- **Work request**: A line below contains "Mijn tickets (61, 2328)", and a later one contains "Decoratie (56, 2129)". Repeat both, with every line between them, exactly.
(Exercise materials begins)
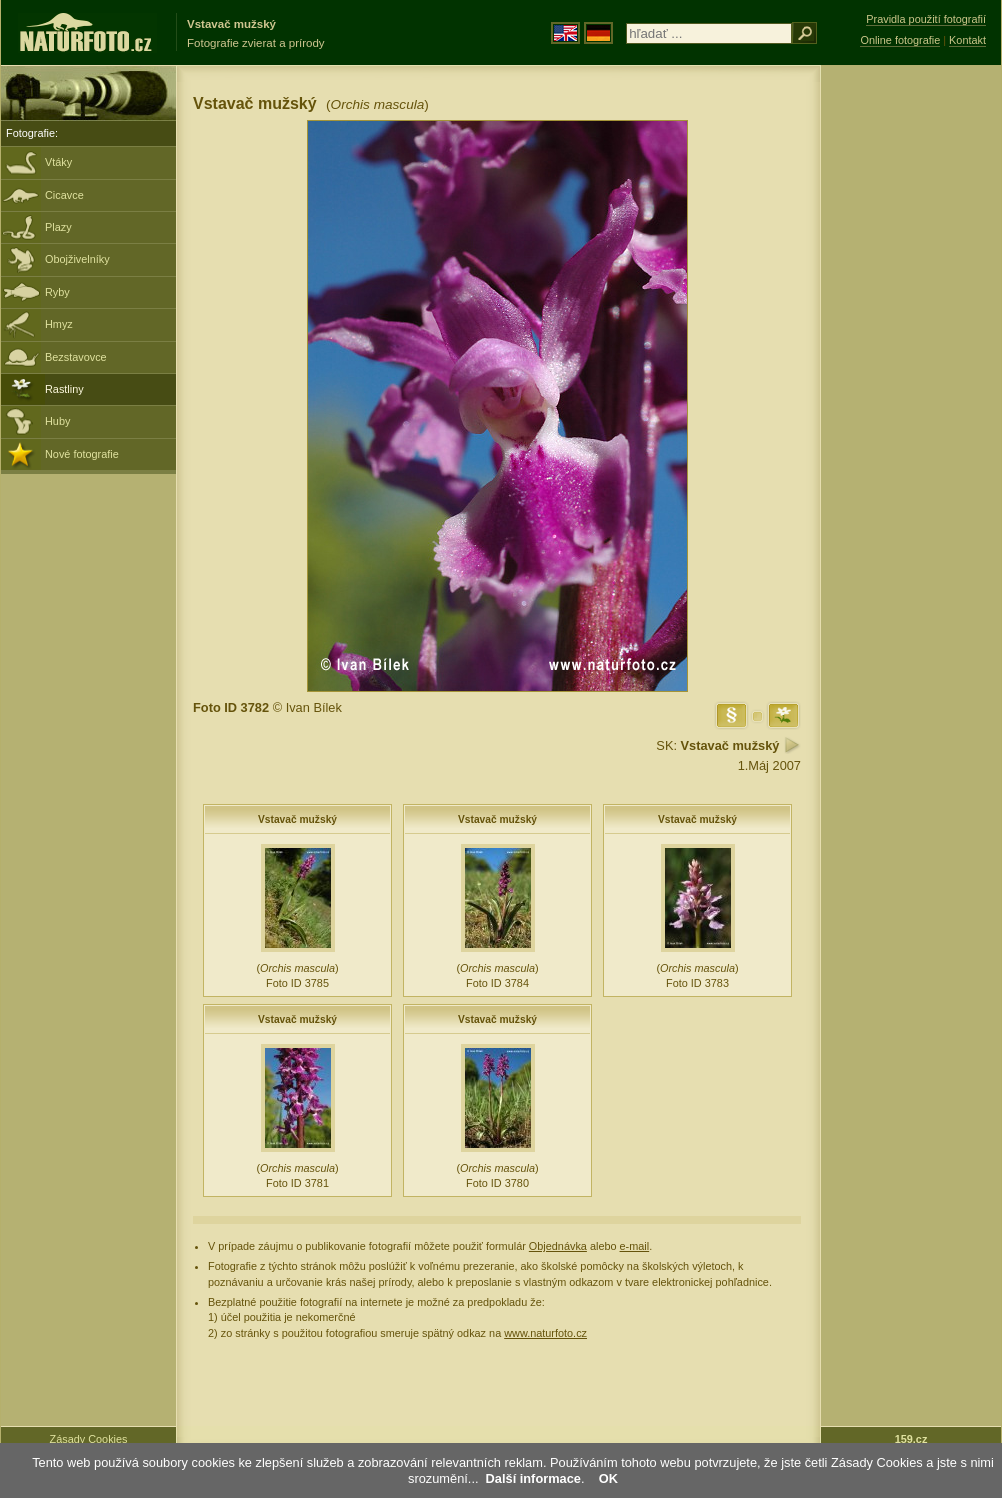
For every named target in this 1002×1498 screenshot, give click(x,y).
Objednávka (558, 1246)
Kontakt (967, 40)
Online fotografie (900, 40)
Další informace (533, 1478)
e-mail (635, 1246)
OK (608, 1478)
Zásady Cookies (89, 1439)
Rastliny (64, 389)
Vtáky (58, 162)
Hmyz (59, 324)
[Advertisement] (911, 385)
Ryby (57, 292)
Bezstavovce (76, 357)
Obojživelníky (77, 259)
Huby (57, 421)
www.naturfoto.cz (545, 1333)
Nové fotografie (82, 454)
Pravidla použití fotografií (926, 19)
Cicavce (64, 195)
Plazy (58, 227)
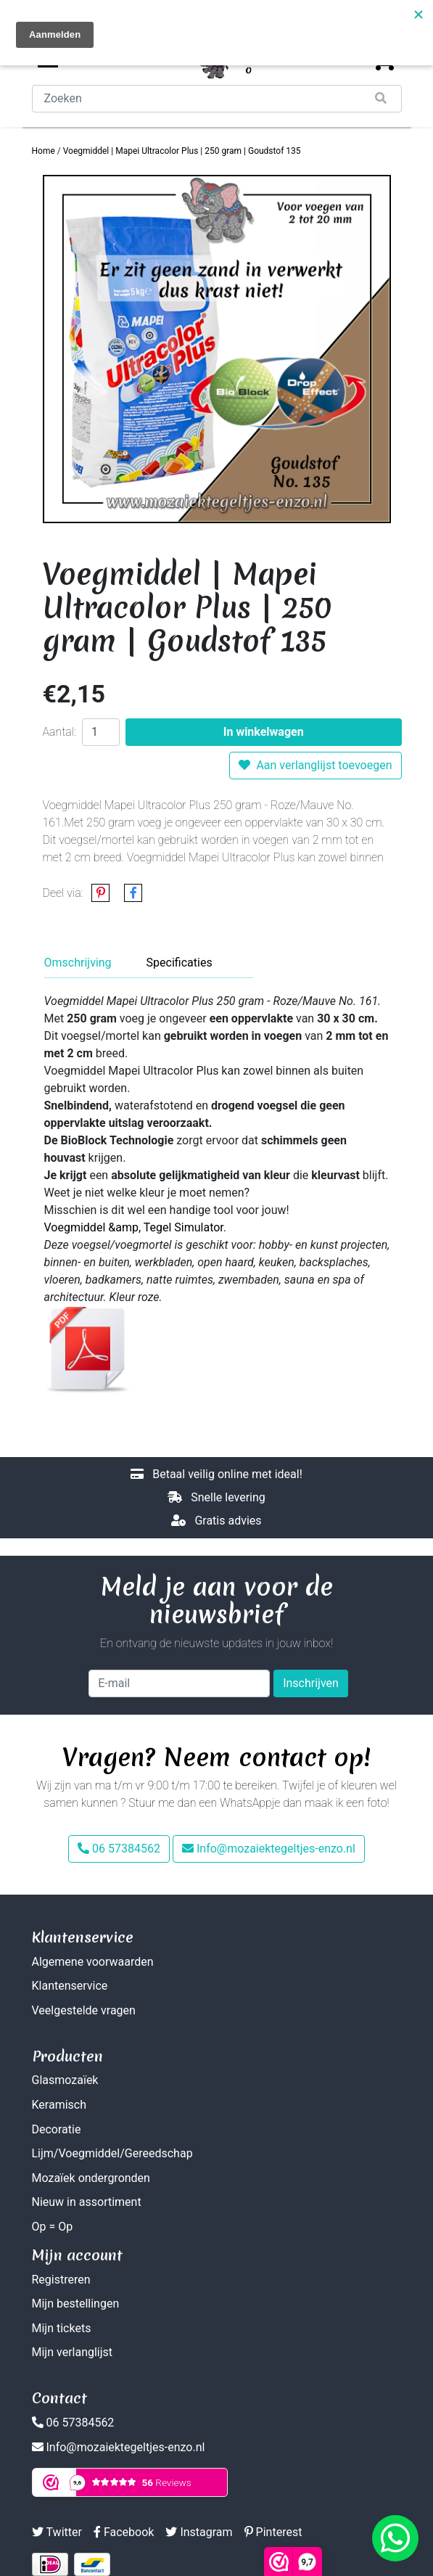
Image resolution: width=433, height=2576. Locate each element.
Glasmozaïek (65, 2080)
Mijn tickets (61, 2328)
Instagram (198, 2532)
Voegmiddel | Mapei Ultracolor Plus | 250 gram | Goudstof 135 (182, 151)
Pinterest (273, 2532)
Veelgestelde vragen (84, 2010)
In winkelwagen (263, 732)
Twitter (57, 2532)
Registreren (61, 2279)
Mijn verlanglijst (72, 2352)
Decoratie (56, 2129)
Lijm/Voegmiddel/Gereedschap (112, 2153)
(Exercise materials ends)
- **Reply to the exercise**:
Mijn tickets (61, 2328)
Instagram (198, 2532)
Voegmiddel | Mapei Ultracolor Plus | 250 gram | Goudstof 135 (182, 151)
Pinterest (273, 2532)
Veelgestelde vragen (84, 2010)
In winkelwagen (263, 732)
Twitter (57, 2532)
Registreren (61, 2279)
Mijn verlanglijst (72, 2352)
Decoratie (56, 2129)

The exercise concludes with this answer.